Patients with polypharmacy have a higher risk of harmful effects, such as medication errors, adverse drug reactions, falls, dizziness, and increases in hospitalization and mortality8,9,10. It has been reported that inappropriate management of polypharmacy has a significant impact on avoidable expenditure on health care resources and costs, leading to a large economic burden11,12. Accordingly, the World Health Organization has asked countries and the concerned authorities to prioritize medication safety in polypharmacy, take early action, and reduce avoidable medication-related harm13.

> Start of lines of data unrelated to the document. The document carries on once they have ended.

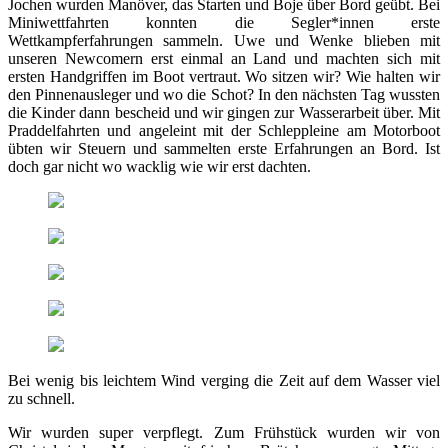
Jochen wurden Manöver, das Starten und Boje über Bord geübt. Bei
Miniwettfahrten konnten die Segler*innen erste
Wettkampferfahrungen sammeln. Uwe und Wenke blieben mit
unseren Newcomern erst einmal an Land und machten sich mit
ersten Handgriffen im Boot vertraut. Wo sitzen wir? Wie halten wir
den Pinnenausleger und wo die Schot? In den nächsten Tag wussten
die Kinder dann bescheid und wir gingen zur Wasserarbeit über. Mit
Praddelfahrten und angeleint mit der Schleppleine am Motorboot
übten wir Steuern und sammelten erste Erfahrungen an Bord. Ist
doch gar nicht wo wacklig wie wir erst dachten.
Bei wenig bis leichtem Wind verging die Zeit auf dem Wasser viel
zu schnell.
Wir wurden super verpflegt. Zum Frühstück wurden wir von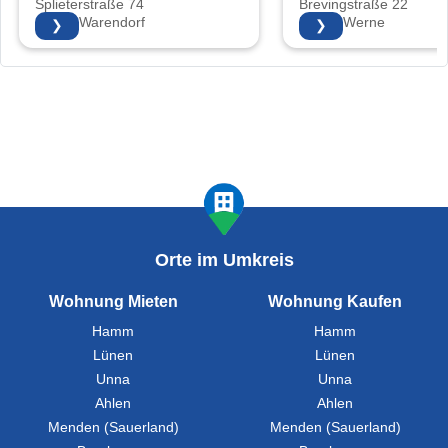
Splieterstraße 74
Brevingstraße 22
48231 Warendorf
59368 Werne
❯
❯
Orte im Umkreis
Wohnung Mieten
Wohnung Kaufen
Hamm
Hamm
Lünen
Lünen
Unna
Unna
Ahlen
Ahlen
Menden (Sauerland)
Menden (Sauerland)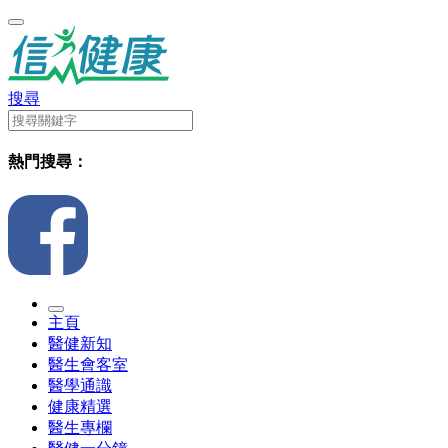
搜尋
熱門搜尋：
主頁
醫健新知
醫生會客室
醫學通識
健康精選
醫生專欄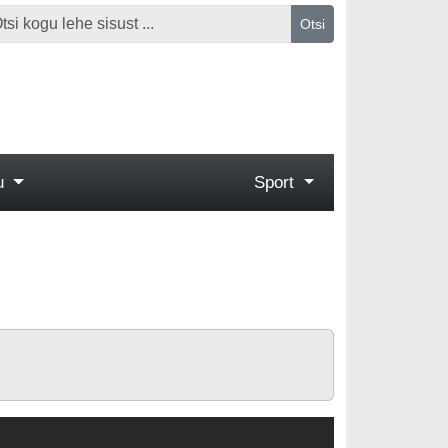
Otsi
gu
Sport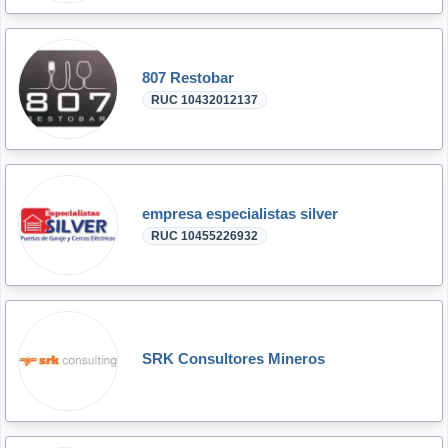
807 Restobar
RUC 10432012137
empresa especialistas silver
RUC 10455226932
SRK Consultores Mineros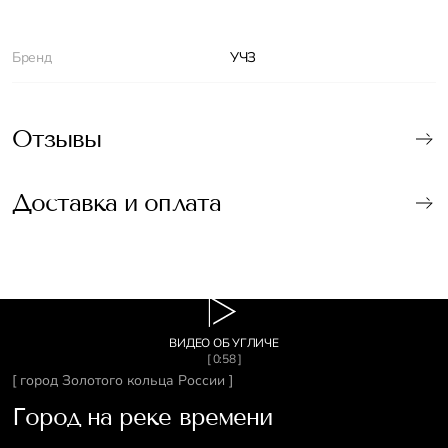
Характеристики
Бренд
УЧЗ
Отзывы
Доставка и оплата
ВИДЕО ОБ УГЛИЧЕ
[ 0:58 ]
[ город Золотого кольца России ]
Город на реке времени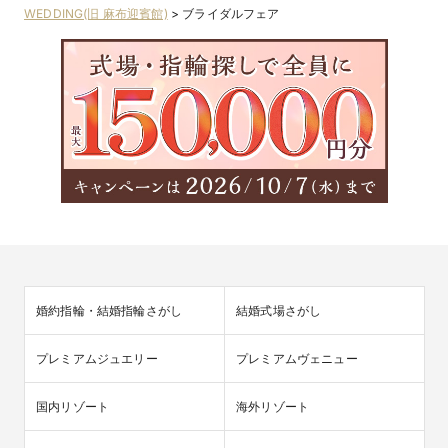
WEDDING(旧 麻布迎賓館)
>
ブライダルフェア
婚約指輪・結婚指輪さがし
結婚式場さがし
プレミアムジュエリー
プレミアムヴェニュー
国内リゾート
海外リゾート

Although some countries are developing evidence-based strategies and introducing them for the optimal use of multiple medications, structured management programs or their supporting policies are still limited in many countries, including Korea14,15,16,17,18. It is emphasized that a comprehensive consideration in the clinical context, rather than a simple approach with the number of medications used, is essential to develop rational policies to improve polypharmacy use behavior2,3,19. To the best of our knowledge, most studies on polypharmacy conducted in Korea have only targeted certain vulnerable patient groups, such as the elderly and severely ill, and only simple status, including the prevalence of polypharmacy and its mortality, have been reported6,7,20. In-depth research to determine several distinct phenotypes of patients with polypharmacy could be helpful in developing effective management strategies by diversifying their countermeasures accordingly.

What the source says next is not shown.